The minister positioned AI literacy not as a technical luxury but as a core professional competency for anyone involved in delivering services to Nigerian citizens. He urged government employees at all levels to take personal responsibility for upskilling, signalling that the federal government intends to embed digital capability development into the broader reform of public administration.
Why it matters
For customer experience and service-design practitioners, Tijani's call cuts to a tension that is well understood in the private sector but frequently underestimated in government: technology alone does not transform service delivery — the people operating that technology do. A citizen interacting with a digitised government service is still, ultimately, being served by a human system. If the civil servants behind that system lack the skills to configure, interpret or iterate on AI-assisted tools, the citizen experience degrades regardless of how sophisticated the underlying platform is.
From a behavioural economics perspective, there is also a workforce motivation dimension here. Public servants who feel competent and equipped are more likely to exercise discretionary effort — the kind of above-minimum engagement that turns a transactional government touchpoint into a genuinely helpful one. Mandating digital upskilling, if done well, can shift the internal culture from compliance to capability, which is precisely the precondition for citizen-centric service reform.
The Renascence take
Most commentary on AI in government fixates on procurement — which platforms to buy, which processes to automate. Tijani's intervention is more interesting precisely because it redirects attention to the human layer. But the risk is that "urging" civil servants to upskill remains aspirational without structural change to how skills are recognised, rewarded and resourced inside the public service.

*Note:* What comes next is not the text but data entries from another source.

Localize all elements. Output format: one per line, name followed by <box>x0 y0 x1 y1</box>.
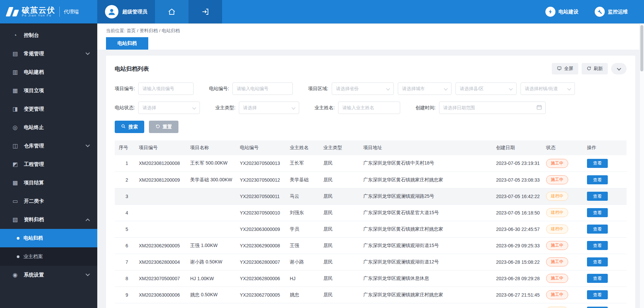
cell-project-no: XM2023062900005 <box>136 237 187 254</box>
fullscreen-button[interactable]: 全屏 <box>552 63 578 74</box>
region-select-1[interactable]: 请选择省份 <box>332 82 394 95</box>
view-button[interactable]: 查看 <box>587 241 608 250</box>
cell-index: 3 <box>115 188 136 204</box>
cell-owner-name: HJ <box>286 270 320 287</box>
created-time-label: 创建时间: <box>416 105 436 111</box>
cell-created: 2023-07-05 23:19:31 <box>493 155 543 172</box>
view-button[interactable]: 查看 <box>587 208 608 217</box>
sidebar-item-console[interactable]: ◔ 控制台 <box>0 26 97 45</box>
breadcrumb-item[interactable]: 电站归档 <box>162 28 180 33</box>
cell-station-no: YX2023070500010 <box>236 204 286 221</box>
sidebar-item-engineering-mgmt[interactable]: ◩ 工程管理 <box>0 155 97 174</box>
cell-owner-name: 学员 <box>286 221 320 237</box>
top-header: 破茧云伏 Po Jian Yun Fu 代理端 超级管理员 <box>0 0 644 23</box>
cell-owner-name: 马云 <box>286 188 320 204</box>
cell-owner-type: 居民 <box>320 204 360 221</box>
logout-button[interactable] <box>189 0 222 23</box>
home-button[interactable] <box>155 0 189 23</box>
table-row: 3 YX2023070500011 马云 居民 广东深圳龙华区观澜镇观湖路25号… <box>115 188 627 204</box>
cell-project-no <box>136 303 187 308</box>
cell-owner-name: 美学基础 <box>286 172 320 188</box>
card-icon: ▭ <box>11 198 19 205</box>
sidebar-item-station-terminate[interactable]: ◎ 电站终止 <box>0 118 97 137</box>
chevron-down-icon <box>86 51 90 55</box>
select-placeholder: 请选择 <box>243 105 257 111</box>
cell-owner-type: 居民 <box>320 237 360 254</box>
view-button[interactable]: 查看 <box>587 159 608 168</box>
scrollbar-thumb[interactable] <box>640 25 643 71</box>
sidebar-item-general-mgmt[interactable]: ▤ 常规管理 <box>0 45 97 63</box>
region-select-4[interactable]: 请选择村镇/街道 <box>521 82 575 95</box>
cell-index: 4 <box>115 204 136 221</box>
breadcrumb-item[interactable]: 资料归档 <box>140 28 158 33</box>
region-select-2[interactable]: 请选择城市 <box>398 82 451 95</box>
cell-address: 广东深圳龙华区黄石镇中关村18号 <box>360 155 493 172</box>
collapse-button[interactable] <box>611 63 627 74</box>
column-header: 项目名称 <box>187 140 236 155</box>
view-button[interactable]: 查看 <box>587 307 608 308</box>
station-no-input[interactable] <box>232 82 293 95</box>
logo-title: 破茧云伏 <box>22 6 55 14</box>
region-select-3[interactable]: 请选择县/区 <box>455 82 517 95</box>
cell-owner-name: 姚忠 <box>286 303 320 308</box>
cell-project-name <box>187 188 236 204</box>
cell-project-no <box>136 221 187 237</box>
sidebar-item-warehouse-mgmt[interactable]: ◫ 仓库管理 <box>0 137 97 155</box>
created-time-input[interactable] <box>439 102 546 114</box>
status-badge: 施工中 <box>546 290 568 299</box>
sidebar-item-system-settings[interactable]: ◉ 系统设置 <box>0 266 97 284</box>
scrollbar[interactable] <box>639 23 644 308</box>
breadcrumb-item[interactable]: 首页 <box>127 28 136 33</box>
portal-label: 代理端 <box>64 9 79 15</box>
sidebar-item-project-initiation[interactable]: ▦ 项目立项 <box>0 81 97 100</box>
sidebar-subitem-station-archive[interactable]: 电站归档 <box>0 229 97 247</box>
search-button[interactable]: 搜索 <box>115 121 144 133</box>
cell-index: 7 <box>115 254 136 270</box>
sidebar-item-project-settlement[interactable]: ▩ 项目结算 <box>0 174 97 192</box>
cell-project-name: 美学基础 300.00KW <box>187 172 236 188</box>
user-menu[interactable]: 超级管理员 <box>97 0 155 23</box>
column-header: 序号 <box>115 140 136 155</box>
project-no-label: 项目编号: <box>115 86 135 92</box>
status-badge: 建档中 <box>546 307 568 308</box>
sidebar-subitem-owner-archive[interactable]: 业主档案 <box>0 247 97 266</box>
sidebar-item-change-mgmt[interactable]: ◨ 变更管理 <box>0 100 97 118</box>
search-button-label: 搜索 <box>128 124 138 130</box>
bullet-icon <box>17 237 19 240</box>
view-button[interactable]: 查看 <box>587 274 608 283</box>
tab-station-archive[interactable]: 电站归档 <box>106 37 148 50</box>
nav-station-build[interactable]: 电站建设 <box>545 0 579 23</box>
archive-icon: ▧ <box>11 216 19 223</box>
cell-station-no: YX2023062800006 <box>236 270 286 287</box>
cell-owner-name: 刘强东 <box>286 204 320 221</box>
table-row: 10 YX2023062500004 姚忠 居民 广东深圳龙华区观澜镇姚家庄村姚… <box>115 303 627 308</box>
view-button[interactable]: 查看 <box>587 175 608 184</box>
view-button[interactable]: 查看 <box>587 225 608 234</box>
search-icon <box>121 124 126 130</box>
filter-row-2: 电站状态: 请选择 业主类型: 请选择 业主 <box>115 102 627 114</box>
sidebar-item-second-card[interactable]: ▭ 开二类卡 <box>0 192 97 210</box>
view-button[interactable]: 查看 <box>587 290 608 299</box>
sidebar-item-station-create[interactable]: ▥ 电站建档 <box>0 63 97 81</box>
cell-owner-type: 居民 <box>320 188 360 204</box>
view-button[interactable]: 查看 <box>587 192 608 201</box>
station-status-select[interactable]: 请选择 <box>138 102 200 114</box>
view-button[interactable]: 查看 <box>587 257 608 266</box>
change-icon: ◨ <box>11 106 19 113</box>
cell-project-no: XM2023062800004 <box>136 254 187 270</box>
status-badge: 施工中 <box>546 274 568 283</box>
owner-type-select[interactable]: 请选择 <box>239 102 299 114</box>
project-no-input[interactable] <box>138 82 194 95</box>
cell-owner-name: 姚忠 <box>286 287 320 303</box>
app-root: 破茧云伏 Po Jian Yun Fu 代理端 超级管理员 <box>0 0 644 308</box>
logo: 破茧云伏 Po Jian Yun Fu 代理端 <box>0 0 97 23</box>
nav-monitor-ops[interactable]: 监控运维 <box>595 0 628 23</box>
reset-button[interactable]: 重置 <box>149 121 178 133</box>
cell-project-no <box>136 188 187 204</box>
cell-project-no: XM2023063000006 <box>136 287 187 303</box>
owner-name-input[interactable] <box>338 102 400 114</box>
content-area: 电站归档列表 全屏 <box>97 50 644 308</box>
refresh-button[interactable]: 刷新 <box>582 63 608 74</box>
cell-created: 2023-06-28 15:08:22 <box>493 254 543 270</box>
sidebar-item-data-archive[interactable]: ▧ 资料归档 <box>0 210 97 229</box>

The real design challenge here is not training content — it is incentive architecture. Public sector organisations that have successfully raised digital capability did so by making competency visible in performance frameworks and career progression, not by running workshops. Nigeria's reform agenda will stall at the awareness stage unless AI literacy is tied to something civil servants concretely gain or lose. A citizen-obsessed operator in this context would start by mapping the highest-friction service journeys, identify exactly where staff capability gaps cause those failures, and build targeted skill interventions around those specific moments — rather than broad digital literacy campaigns that diffuse energy without changing behaviour at the counter.